Error on the fifth shard

cleverhans-lab / machine-unlearning

MIT License

153 stars 34 forks source link

Error on the fifth shard #3

Open clemley opened 3 years ago

clemley commented 3 years ago

On the first request of the fifth shard I believe there is an index error as it causes an error. All other pieces run properly aside from the fifth shard. Is there a way to fix this?

huxi2 commented 3 years ago

I found that the number of data in purchase2_train.npy generated by running init.sh was 249215, which was different from the number in the datasetfile.

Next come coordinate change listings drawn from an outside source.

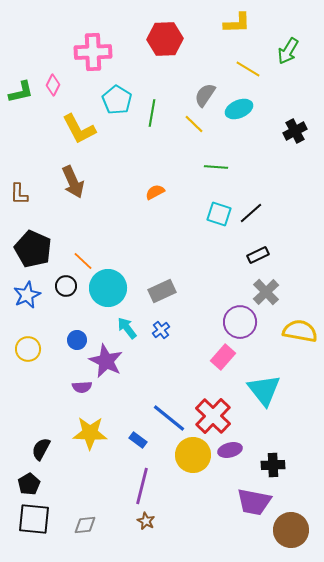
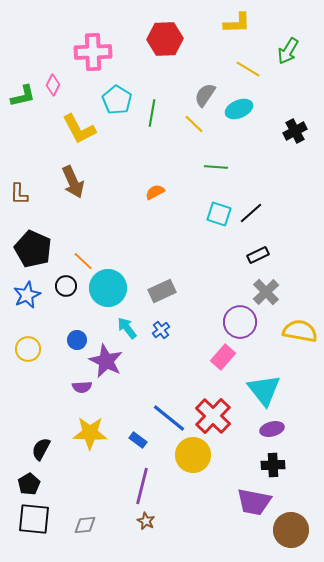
green L-shape at (21, 92): moved 2 px right, 4 px down
purple ellipse at (230, 450): moved 42 px right, 21 px up
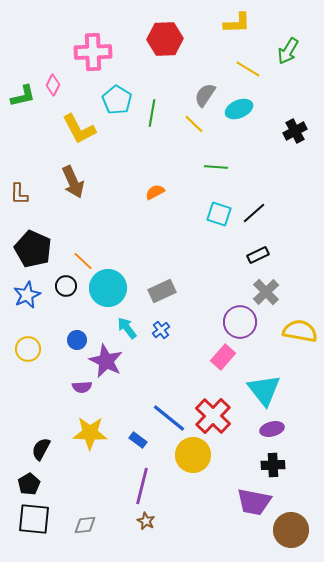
black line at (251, 213): moved 3 px right
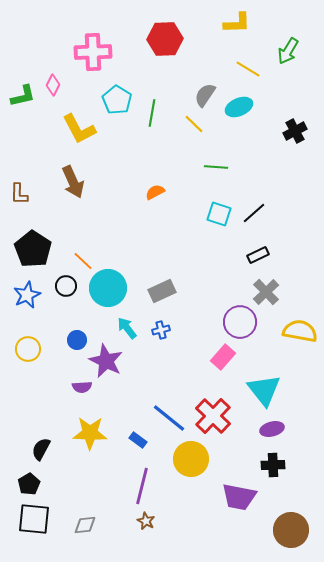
cyan ellipse at (239, 109): moved 2 px up
black pentagon at (33, 249): rotated 9 degrees clockwise
blue cross at (161, 330): rotated 24 degrees clockwise
yellow circle at (193, 455): moved 2 px left, 4 px down
purple trapezoid at (254, 502): moved 15 px left, 5 px up
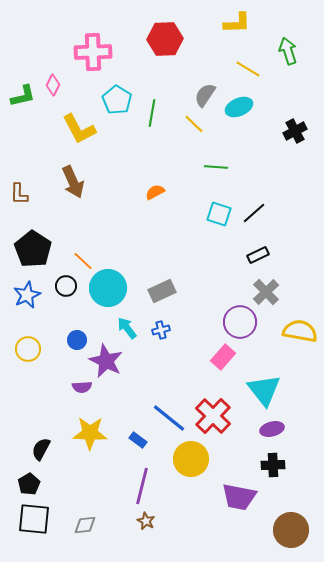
green arrow at (288, 51): rotated 132 degrees clockwise
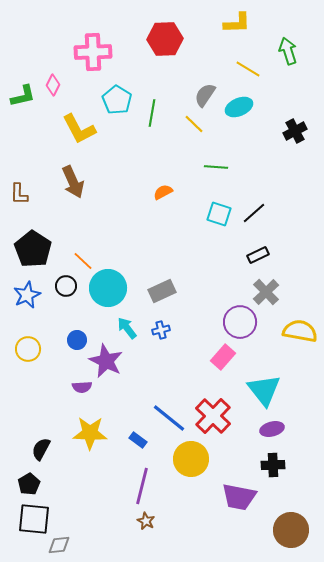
orange semicircle at (155, 192): moved 8 px right
gray diamond at (85, 525): moved 26 px left, 20 px down
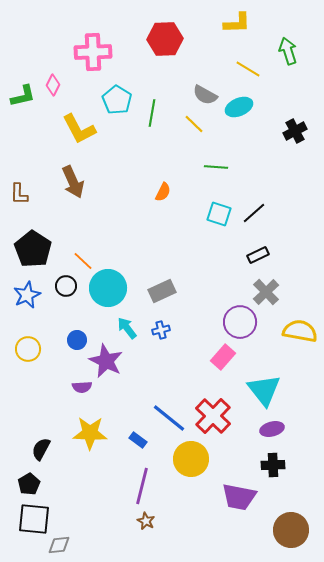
gray semicircle at (205, 95): rotated 95 degrees counterclockwise
orange semicircle at (163, 192): rotated 144 degrees clockwise
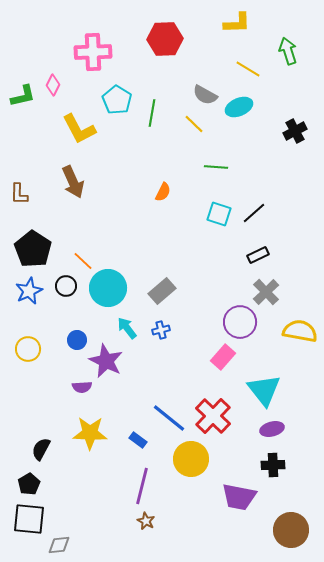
gray rectangle at (162, 291): rotated 16 degrees counterclockwise
blue star at (27, 295): moved 2 px right, 4 px up
black square at (34, 519): moved 5 px left
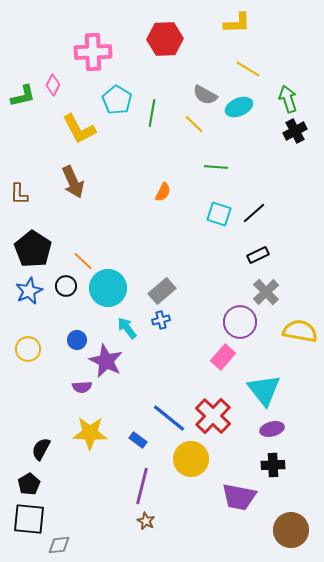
green arrow at (288, 51): moved 48 px down
blue cross at (161, 330): moved 10 px up
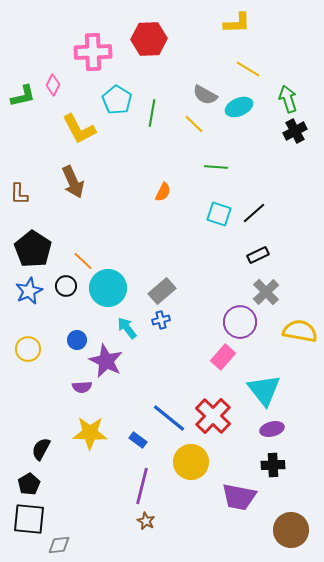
red hexagon at (165, 39): moved 16 px left
yellow circle at (191, 459): moved 3 px down
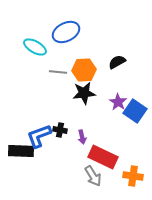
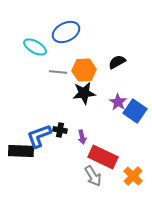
orange cross: rotated 36 degrees clockwise
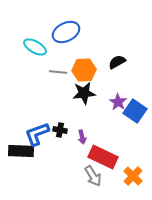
blue L-shape: moved 2 px left, 2 px up
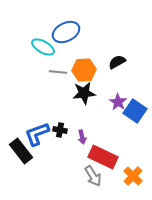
cyan ellipse: moved 8 px right
black rectangle: rotated 50 degrees clockwise
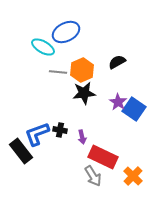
orange hexagon: moved 2 px left; rotated 20 degrees counterclockwise
blue square: moved 1 px left, 2 px up
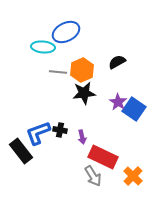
cyan ellipse: rotated 25 degrees counterclockwise
blue L-shape: moved 1 px right, 1 px up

So I fix this by modifying this code in prepare_data.py : X_train, X_test, y_train, y_test = train_test_split(data, label, **test_size=0.1**)

Hope that helps

swagStar123-code commented 1 year ago

According to the proposal, the change from 0.2 to 0.1 still has the above problems.

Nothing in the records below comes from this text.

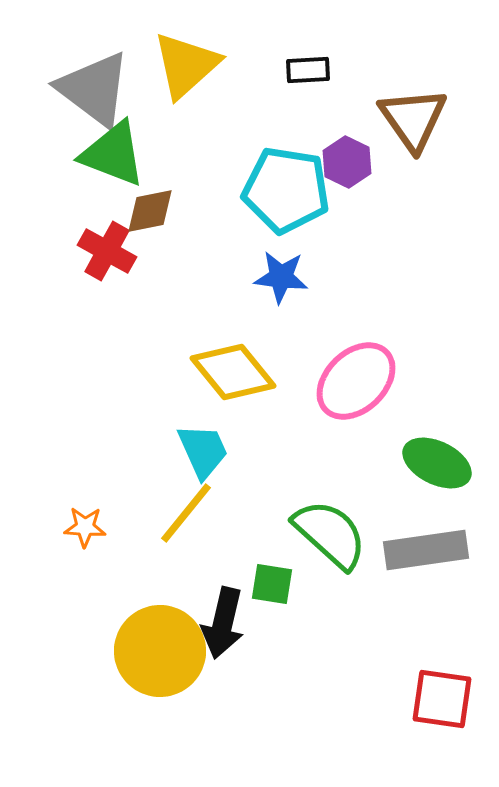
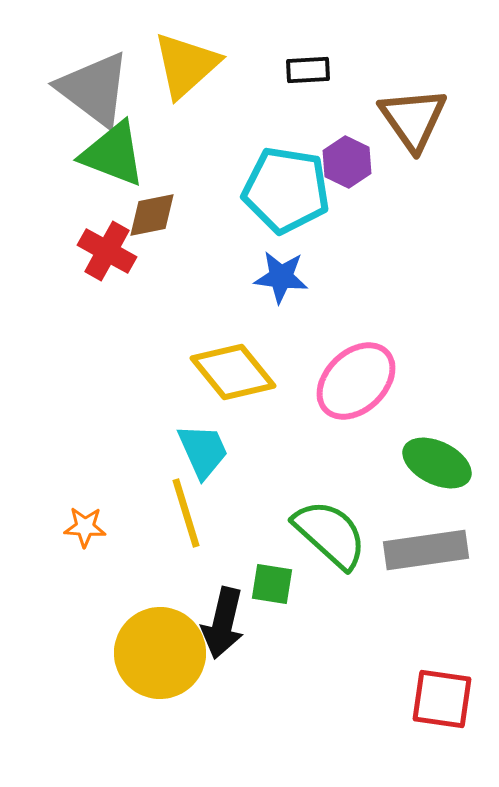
brown diamond: moved 2 px right, 4 px down
yellow line: rotated 56 degrees counterclockwise
yellow circle: moved 2 px down
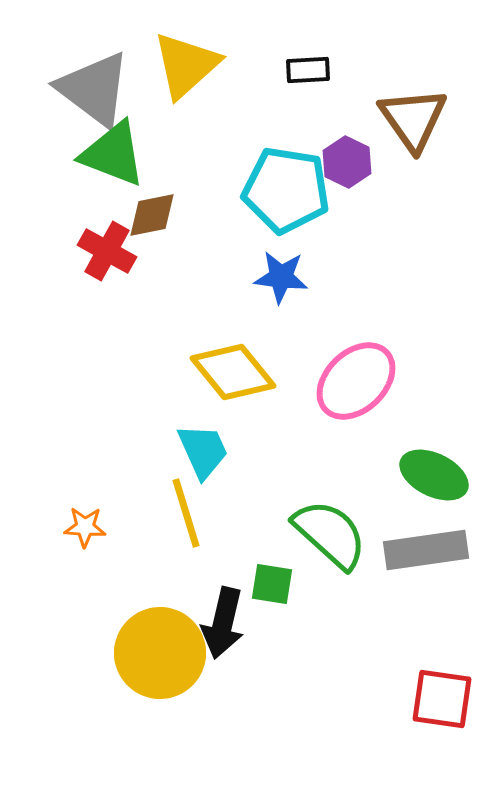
green ellipse: moved 3 px left, 12 px down
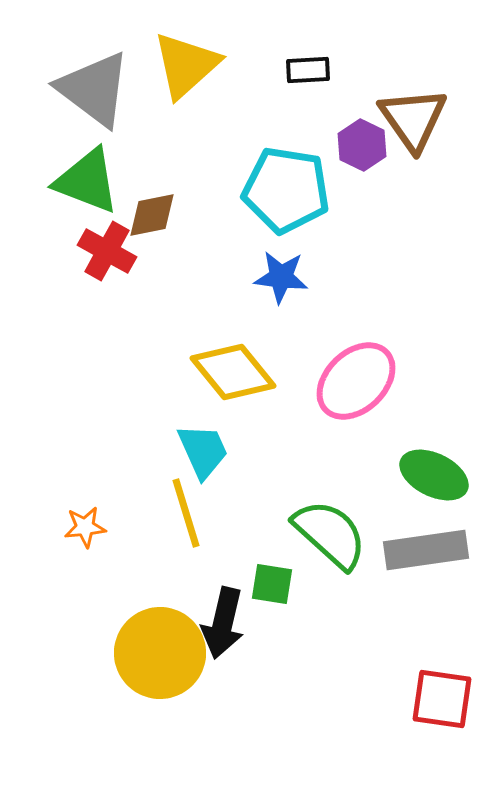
green triangle: moved 26 px left, 27 px down
purple hexagon: moved 15 px right, 17 px up
orange star: rotated 9 degrees counterclockwise
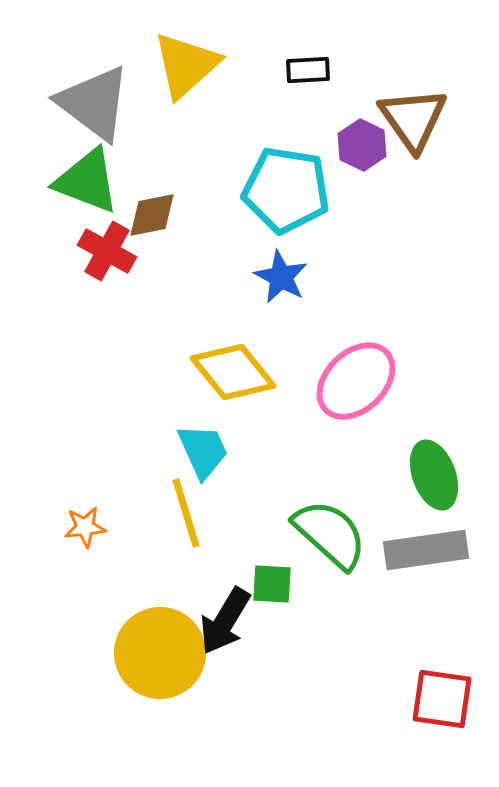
gray triangle: moved 14 px down
blue star: rotated 22 degrees clockwise
green ellipse: rotated 44 degrees clockwise
green square: rotated 6 degrees counterclockwise
black arrow: moved 2 px right, 2 px up; rotated 18 degrees clockwise
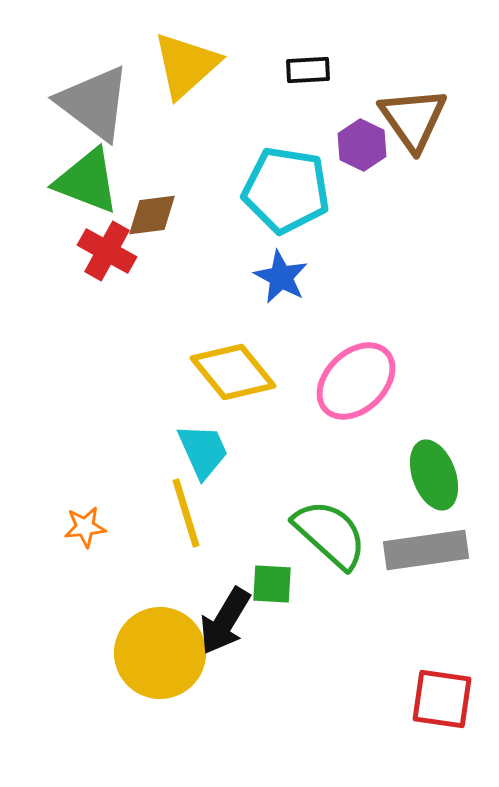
brown diamond: rotated 4 degrees clockwise
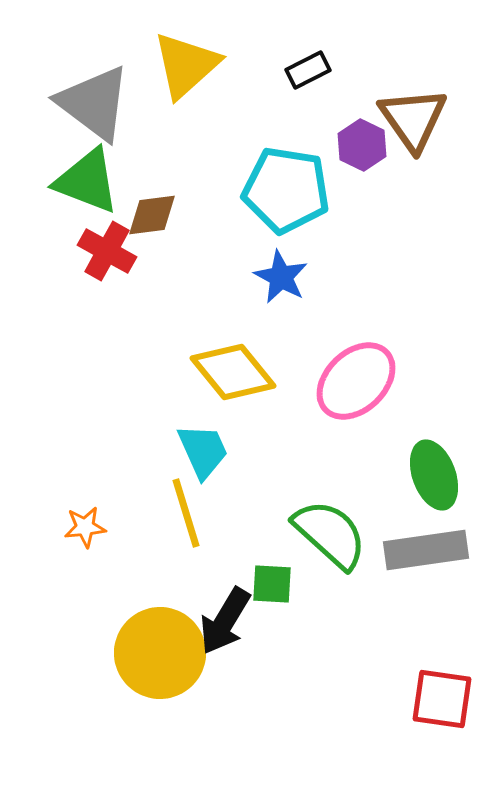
black rectangle: rotated 24 degrees counterclockwise
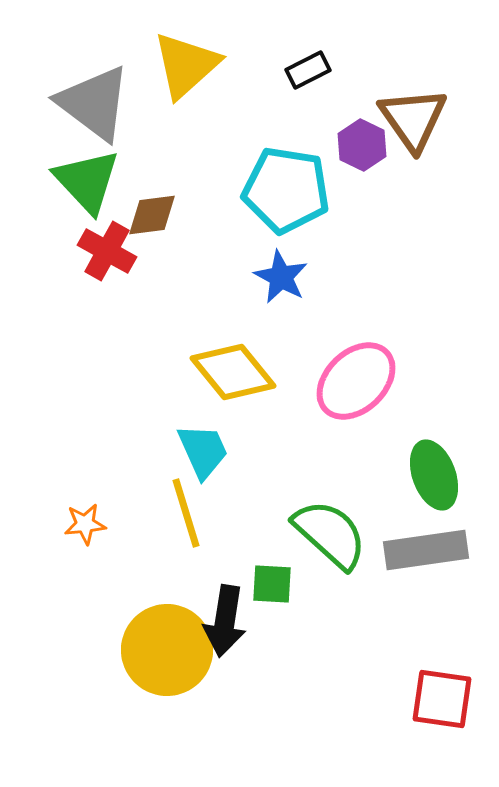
green triangle: rotated 26 degrees clockwise
orange star: moved 3 px up
black arrow: rotated 22 degrees counterclockwise
yellow circle: moved 7 px right, 3 px up
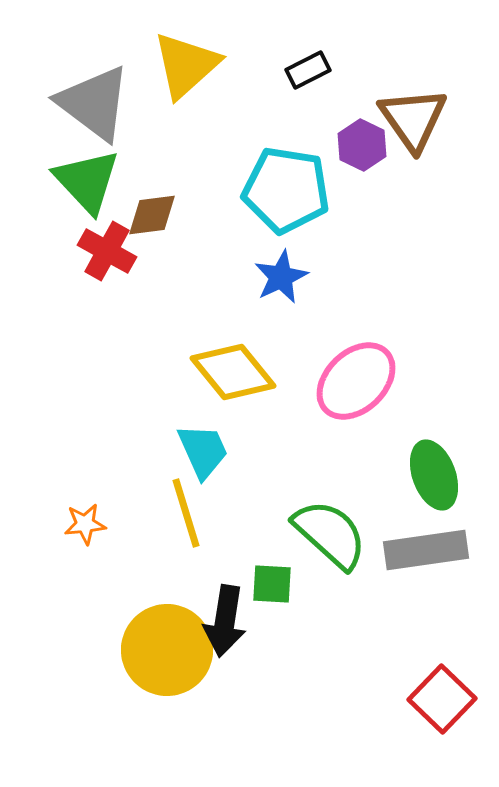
blue star: rotated 18 degrees clockwise
red square: rotated 36 degrees clockwise
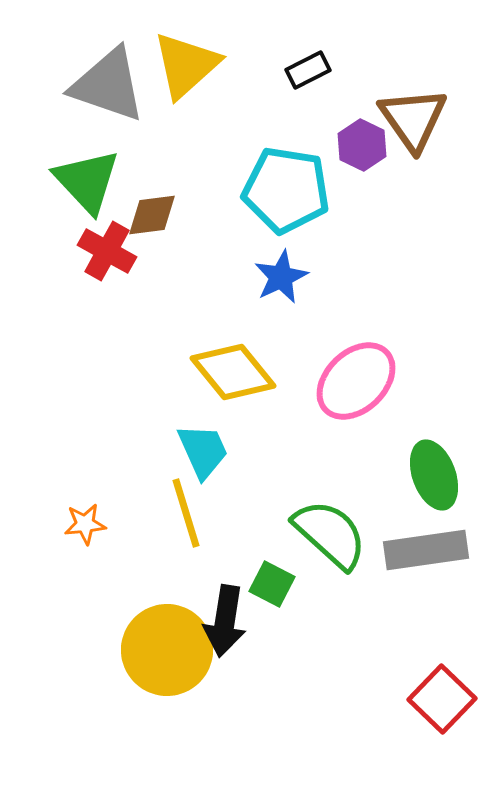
gray triangle: moved 14 px right, 18 px up; rotated 18 degrees counterclockwise
green square: rotated 24 degrees clockwise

KatieHYT commented 1 year ago

Same here. Even I change from 0.2 to 0.1, there is still the index error IndexError: index 280367 is out of bounds for axis 0 with size 280367.

any suggestion till now?

nimeshagrawal commented 11 months ago

Any solution found regarding this issue?

nimeshagrawal commented 11 months ago

The problem is there in the datasets/purchase/datasetfile. They have hard coded train and test sample size. The prepare_data.py splits according to test_size = 0.2, but "datasetfile" has sample sizes according to test_size = 0.1. Hence, change train & test sample size in "datasetfile". (Replace with nb_train = 249215 and nb_test = 62304)

scottshufe commented 10 months ago

Thanks for your solution. It solved my problem perfectly.

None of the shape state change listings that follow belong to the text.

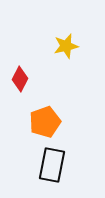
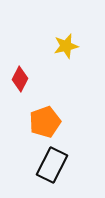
black rectangle: rotated 16 degrees clockwise
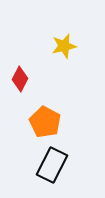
yellow star: moved 2 px left
orange pentagon: rotated 24 degrees counterclockwise
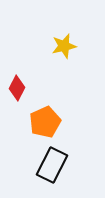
red diamond: moved 3 px left, 9 px down
orange pentagon: rotated 20 degrees clockwise
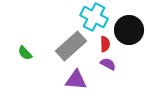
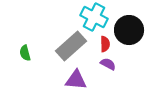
green semicircle: rotated 28 degrees clockwise
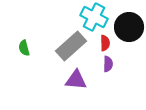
black circle: moved 3 px up
red semicircle: moved 1 px up
green semicircle: moved 1 px left, 5 px up
purple semicircle: rotated 63 degrees clockwise
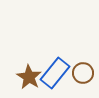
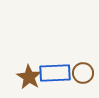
blue rectangle: rotated 48 degrees clockwise
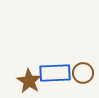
brown star: moved 4 px down
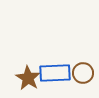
brown star: moved 1 px left, 3 px up
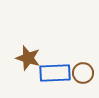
brown star: moved 20 px up; rotated 15 degrees counterclockwise
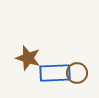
brown circle: moved 6 px left
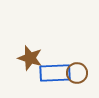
brown star: moved 2 px right
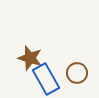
blue rectangle: moved 9 px left, 6 px down; rotated 64 degrees clockwise
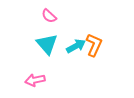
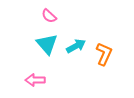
orange L-shape: moved 10 px right, 9 px down
pink arrow: rotated 12 degrees clockwise
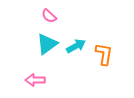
cyan triangle: rotated 35 degrees clockwise
orange L-shape: rotated 15 degrees counterclockwise
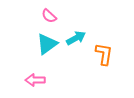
cyan arrow: moved 8 px up
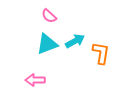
cyan arrow: moved 1 px left, 3 px down
cyan triangle: rotated 15 degrees clockwise
orange L-shape: moved 3 px left, 1 px up
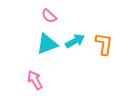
orange L-shape: moved 3 px right, 9 px up
pink arrow: rotated 60 degrees clockwise
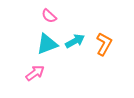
orange L-shape: rotated 20 degrees clockwise
pink arrow: moved 7 px up; rotated 84 degrees clockwise
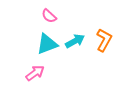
orange L-shape: moved 4 px up
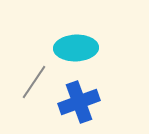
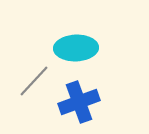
gray line: moved 1 px up; rotated 9 degrees clockwise
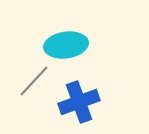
cyan ellipse: moved 10 px left, 3 px up; rotated 6 degrees counterclockwise
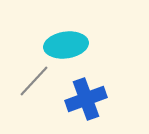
blue cross: moved 7 px right, 3 px up
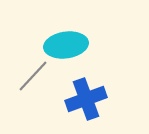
gray line: moved 1 px left, 5 px up
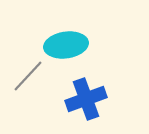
gray line: moved 5 px left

The problem is there in the datasets/purchase/datasetfile. They have hard coded train and test sample size. The prepare_data.py splits according to test_size = 0.2, but "datasetfile" has sample sizes according to test_size = 0.1. Hence, change train & test sample size in "datasetfile". (Replace with nb_train = 249215 and nb_test = 62304)

GM-git-dotcom commented 8 months ago

The problem is there in the datasets/purchase/datasetfile. They have hard coded train and test sample size. The prepare_data.py splits according to test_size = 0.2, but "datasetfile" has sample sizes according to test_size = 0.1. Hence, change train & test sample size in "datasetfile". (Replace with nb_train = 249215 and nb_test = 62304)

This. And remember to run python prepare_data.py after making this change.